Now we’re getting somewhere:

``````instance (Applicative f, Applicative g) => Applicative (Compose f g a) where
(<*>) :: Compose f g (a -> b) -> Compose f g a -> Compose f g b
Compose fga2b <*> Compose fga = Compose \$ _fga2gb <*> fga``````

with the types:

``````fga2b :: f (g (a -> b))
fga :: f (g a)
_fga2gb :: f (g a -> g b)``````

We’ve already used `fga`, so that leaves us with `fga2b`. Can we transform `fga2b :: f (g (a -> b))` into `f (g a -> g b)`?

Lets try to do it in a separate function called `lessScary`:

``````Compose fga2b <*> Compose fga = Compose \$ lessScary fga2b <*> fga
where
lessScary :: f (g (a -> b)) -> f (g a -> g b)
lessScary fga2b = _somethingGoesHere``````

This seems a little more manageable. We need to transform the contents of `f` from `g (a -> b)` into `g a -> g b`. That feels like a job for `<\$>`!

``````(Compose fga2b) <*> (Compose fga) = Compose \$ lessScary fga2b <*> fga
where
lessScary :: f (g (a -> b)) -> f (g a -> g b)
lessScary fga2b = _somethingElseGoesHere <\$> fga2b``````

with the types:

``_somethingElseGoesHere :: g (a -> b) -> (g a -> g b)``

Yes yes yes!
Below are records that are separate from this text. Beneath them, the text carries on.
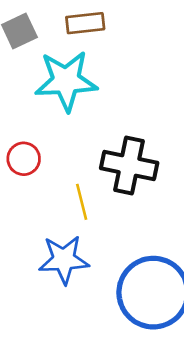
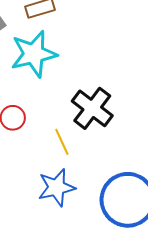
black cross: (129, 165) -> (92, 108), turned 36

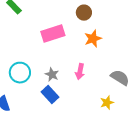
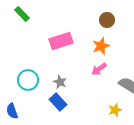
brown circle: (84, 13) -> (107, 20), moved
pink arrow: (80, 72) -> (99, 69), moved, turned 42

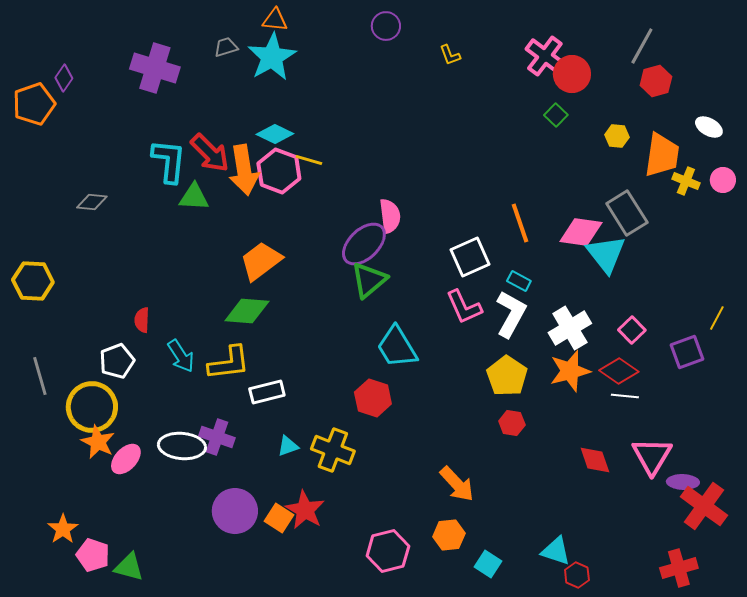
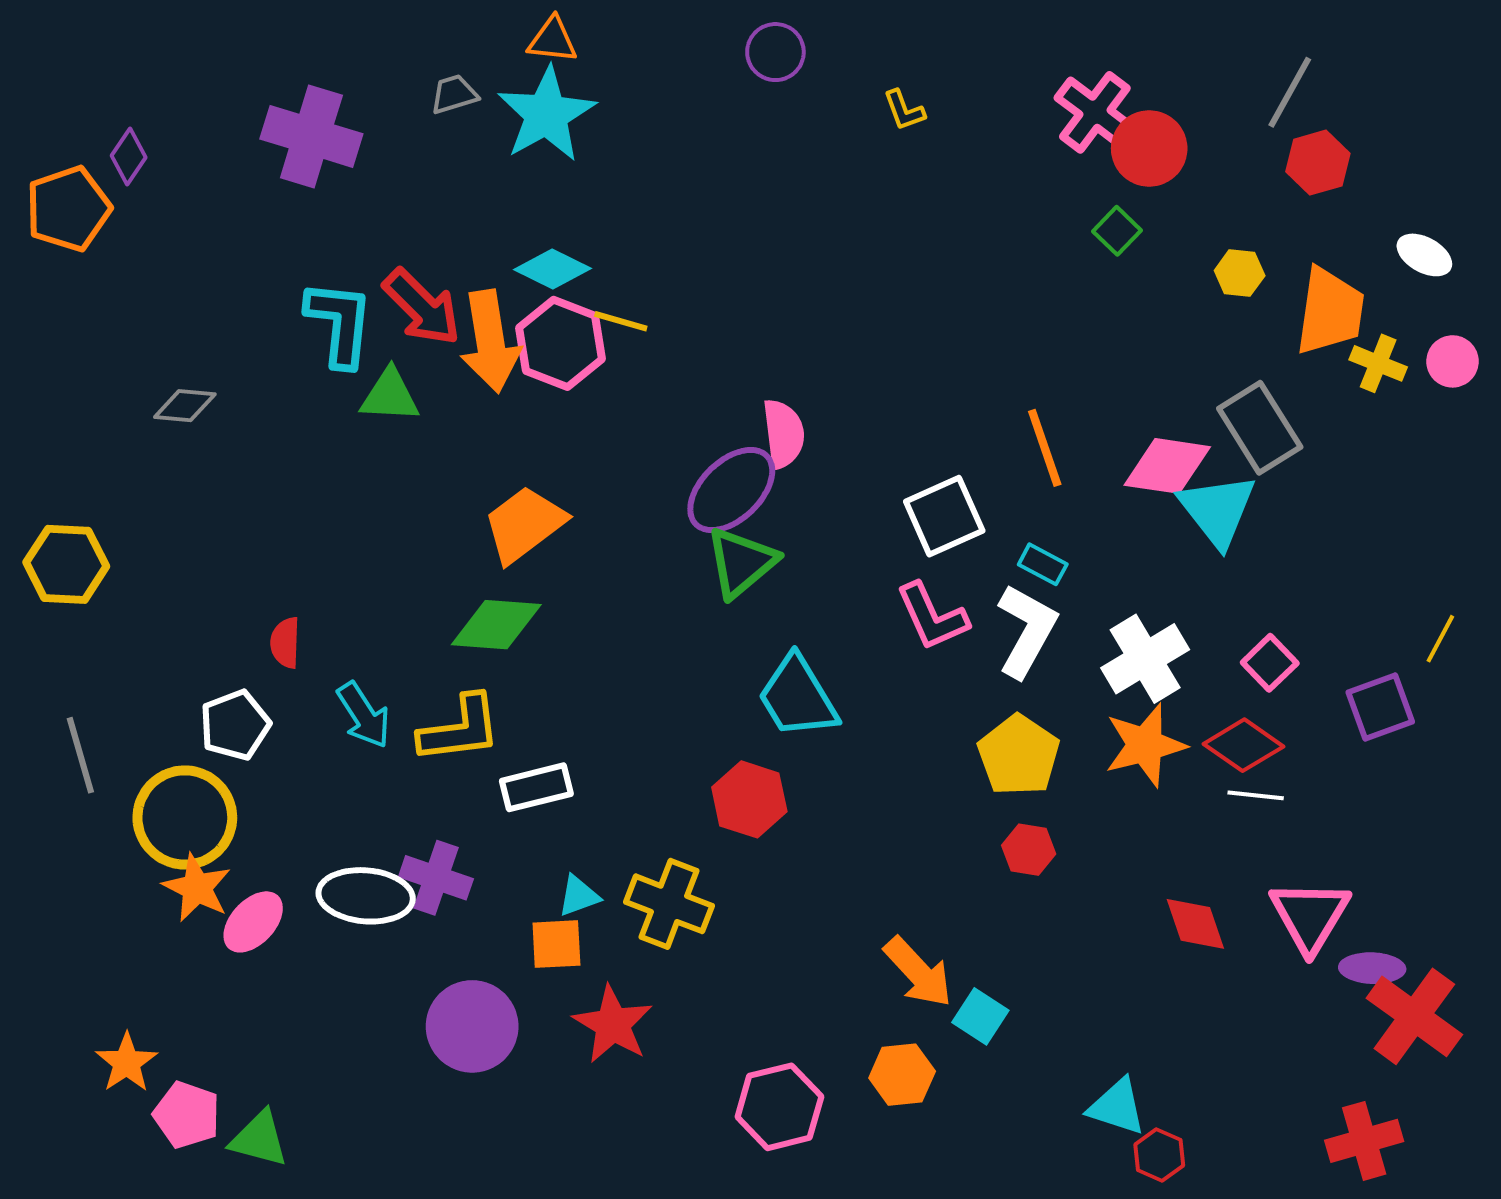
orange square: (279, 518) -> (556, 944), moved, turned -36
cyan square: (488, 564) -> (980, 1016), moved

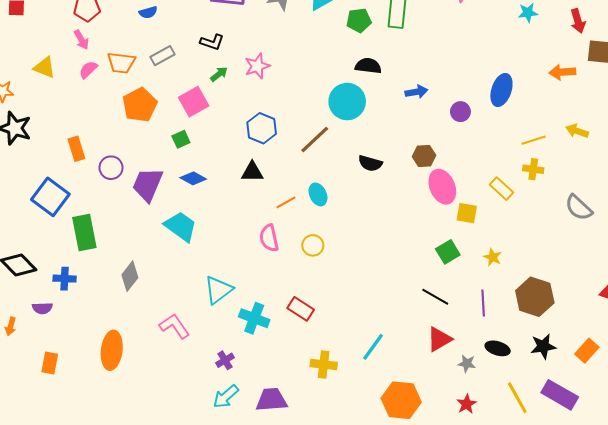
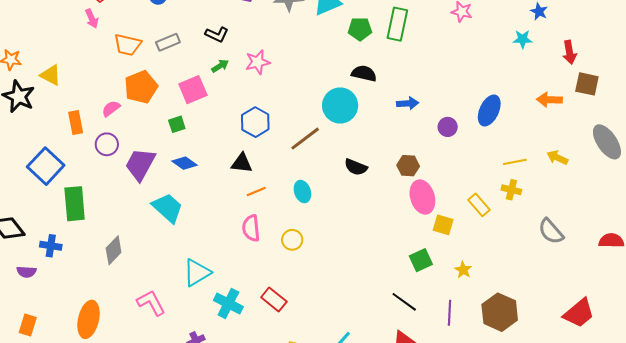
yellow triangle: (45, 67) -> (51, 75), moved
pink semicircle: (88, 70) -> (111, 109), moved
orange line: (286, 202) -> (256, 192), moved

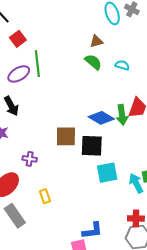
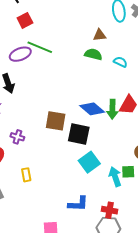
green semicircle: (93, 62) -> (93, 54), turned -36
green line: (37, 64) -> (40, 47), turned -70
cyan square: (107, 173) -> (89, 162), turned -35
blue L-shape: (92, 231) -> (78, 204), moved

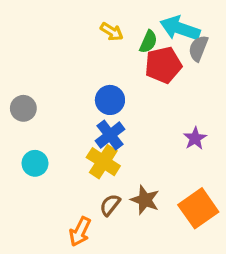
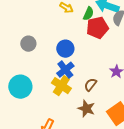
gray circle: (23, 108) -> (28, 44), moved
cyan circle: (35, 163) -> (20, 87), size x1.5
brown semicircle: (110, 205) -> (90, 85), moved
Lets break that `_somethingElseGoesHere` out into another function:

``````Compose fga2b <*> Compose fga = Compose \$ lessScary fga2b <*> fga
where
lessScary :: f (g (a -> b)) -> f (g a -> g b)
lessScary fga2b = whatThe <\$> fga2b
whatThe :: g (a -> b) -> g a -> g b
whatThe ga2b = _oneMoreThingGoesHere``````

Note that I’ve dropped the brackets around `(g a -> g b)` in `g (a -> b) -> (g a -> g b)`, since that’s actually the same as `g (a -> b) -> g a -> g b`.

You know what `g (a -> b) -> g a -> g b` looks like? Yup! It looks like `<*>` for `g`:

``````Compose fga2b <*> Compose fga = Compose \$ lessScary fga2b <*> fga
where
lessScary :: f (g (a -> b)) -> f (g a -> g b)
lessScary fga2b = whatThe <\$> fga2b
whatThe :: g (a -> b) -> g a -> g b
whatThe ga2b = (<*>) ga2b``````

That’s it! We did it.

We can take things further though, and condense a bunch of this code.

First, lets drop `ga2b` from `(<*>)` in `whatThe`, since it’s the first parameter to both:

``````Compose fga2b <*> Compose fga = Compose \$ lessScary fga2b <*> fga
where
lessScary :: f (g (a -> b)) -> f (g a -> g b)
lessScary fga2b = whatThe <\$> fga2b
whatThe :: g (a -> b) -> g a -> g b
whatThe = (<*>)``````

Now, lets inline `whatThe`:

``````Compose fga2b <*> Compose fga = Compose \$ lessScary fga2b <*> fga
where
lessScary :: f (g (a -> b)) -> f (g a -> g b)
lessScary fga2b = (<*>) <\$> fga2b``````

`lessScary` can be inlined too:

``Compose fga2b <*> Compose fga = Compose \$ (<*>) <\$> fga2b <*> fga``

And there we have it. The `Applicative` instance for `Compose`. In incremental steps.